### What the exercise asks
Report each line of the data that contains the string "professionals".

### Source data

********************

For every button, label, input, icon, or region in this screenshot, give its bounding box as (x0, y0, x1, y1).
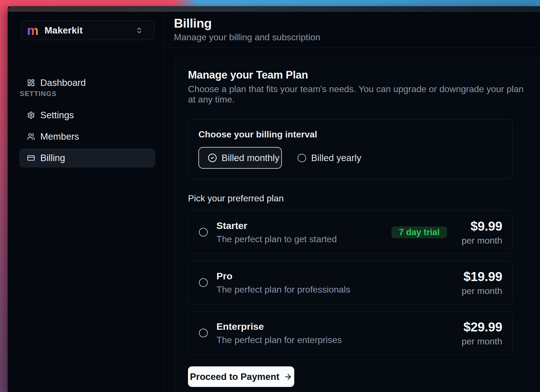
sidebar-item-label: Billing (40, 153, 65, 163)
users-icon (27, 133, 35, 141)
card-title: Manage your Team Plan (188, 69, 531, 81)
wallpaper-top (0, 0, 540, 6)
plan-price: $19.99 (462, 269, 502, 284)
price-block: $29.99 per month (462, 319, 502, 347)
wallpaper-left (0, 0, 8, 392)
trial-badge: 7 day trial (391, 226, 447, 238)
sidebar-item-billing[interactable]: Billing (19, 148, 155, 168)
main-content: Billing Manage your billing and subscrip… (165, 12, 540, 392)
chevron-up-down-icon (136, 27, 143, 34)
sidebar-nav: Dashboard SETTINGS Settings Members (8, 73, 164, 168)
plan-option-enterprise[interactable]: Enterprise The perfect plan for enterpri… (188, 311, 513, 355)
sidebar-item-settings[interactable]: Settings (19, 106, 155, 125)
plan-option-pro[interactable]: Pro The perfect plan for professionals $… (188, 261, 513, 304)
plan-info: Pro The perfect plan for professionals (216, 271, 350, 295)
workspace-selector[interactable]: m Makerkit (21, 21, 154, 40)
sidebar-item-label: Dashboard (40, 77, 86, 88)
plan-name: Starter (216, 220, 337, 231)
billing-content: Manage your Team Plan Choose a plan that… (165, 48, 540, 392)
team-plan-card: Manage your Team Plan Choose a plan that… (174, 57, 540, 392)
plan-option-starter[interactable]: Starter The perfect plan to get started … (188, 210, 513, 254)
interval-options: Billed monthly Billed yearly (198, 147, 502, 169)
plan-period: per month (462, 336, 502, 347)
workspace-name: Makerkit (45, 25, 83, 36)
plan-description: The perfect plan for professionals (216, 284, 350, 295)
sidebar-section-label: SETTINGS (20, 91, 164, 97)
credit-card-icon (27, 154, 35, 162)
card-description: Choose a plan that fits your team's need… (188, 84, 531, 105)
page-header: Billing Manage your billing and subscrip… (165, 12, 540, 48)
sidebar-item-label: Members (40, 131, 79, 142)
radio-icon (298, 154, 306, 162)
price-block: $9.99 per month (462, 219, 502, 246)
billed-monthly-option[interactable]: Billed monthly (198, 147, 282, 169)
app-window: m Makerkit Dashboard SETTINGS (8, 6, 540, 392)
plan-info: Starter The perfect plan to get started (216, 220, 337, 244)
page-subtitle: Manage your billing and subscription (174, 32, 540, 43)
window-titlebar (8, 6, 540, 12)
page-title: Billing (174, 16, 540, 31)
plan-name: Pro (216, 271, 350, 282)
plan-pricing: $29.99 per month (462, 319, 502, 347)
plan-price: $9.99 (462, 219, 502, 234)
plan-info: Enterprise The perfect plan for enterpri… (216, 321, 342, 345)
sidebar-item-members[interactable]: Members (19, 127, 155, 146)
radio-icon[interactable] (199, 228, 208, 237)
plan-description: The perfect plan for enterprises (216, 335, 342, 345)
sidebar-item-dashboard[interactable]: Dashboard (19, 73, 155, 92)
sidebar-item-label: Settings (40, 110, 74, 121)
radio-icon[interactable] (199, 278, 208, 287)
sidebar: m Makerkit Dashboard SETTINGS (8, 12, 165, 392)
plan-pricing: $19.99 per month (462, 269, 502, 296)
gear-icon (27, 111, 35, 119)
option-label: Billed monthly (222, 153, 279, 163)
plan-period: per month (462, 235, 502, 246)
radio-icon[interactable] (199, 329, 208, 337)
cta-label: Proceed to Payment (190, 371, 279, 382)
plan-period: per month (462, 286, 502, 296)
makerkit-logo: m (27, 24, 39, 37)
check-circle-icon (208, 153, 217, 162)
interval-label: Choose your billing interval (198, 129, 502, 140)
plan-pricing: 7 day trial $9.99 per month (391, 219, 502, 246)
billing-interval-group: Choose your billing interval Billed mont… (188, 119, 513, 179)
price-block: $19.99 per month (462, 269, 502, 296)
billed-yearly-option[interactable]: Billed yearly (298, 153, 361, 163)
plan-description: The perfect plan to get started (216, 234, 337, 244)
plan-price: $29.99 (462, 319, 502, 335)
pick-plan-label: Pick your preferred plan (188, 193, 531, 204)
option-label: Billed yearly (311, 153, 361, 163)
plan-name: Enterprise (216, 321, 342, 332)
proceed-to-payment-button[interactable]: Proceed to Payment (188, 366, 294, 387)
dashboard-icon (27, 79, 35, 87)
arrow-right-icon (284, 373, 292, 381)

********************

### Exercise output
plan-option-pro[interactable]: Pro The perfect plan for professionals $… (188, 261, 513, 304)
plan-info: Pro The perfect plan for professionals (216, 271, 350, 295)
plan-description: The perfect plan for professionals (216, 284, 350, 295)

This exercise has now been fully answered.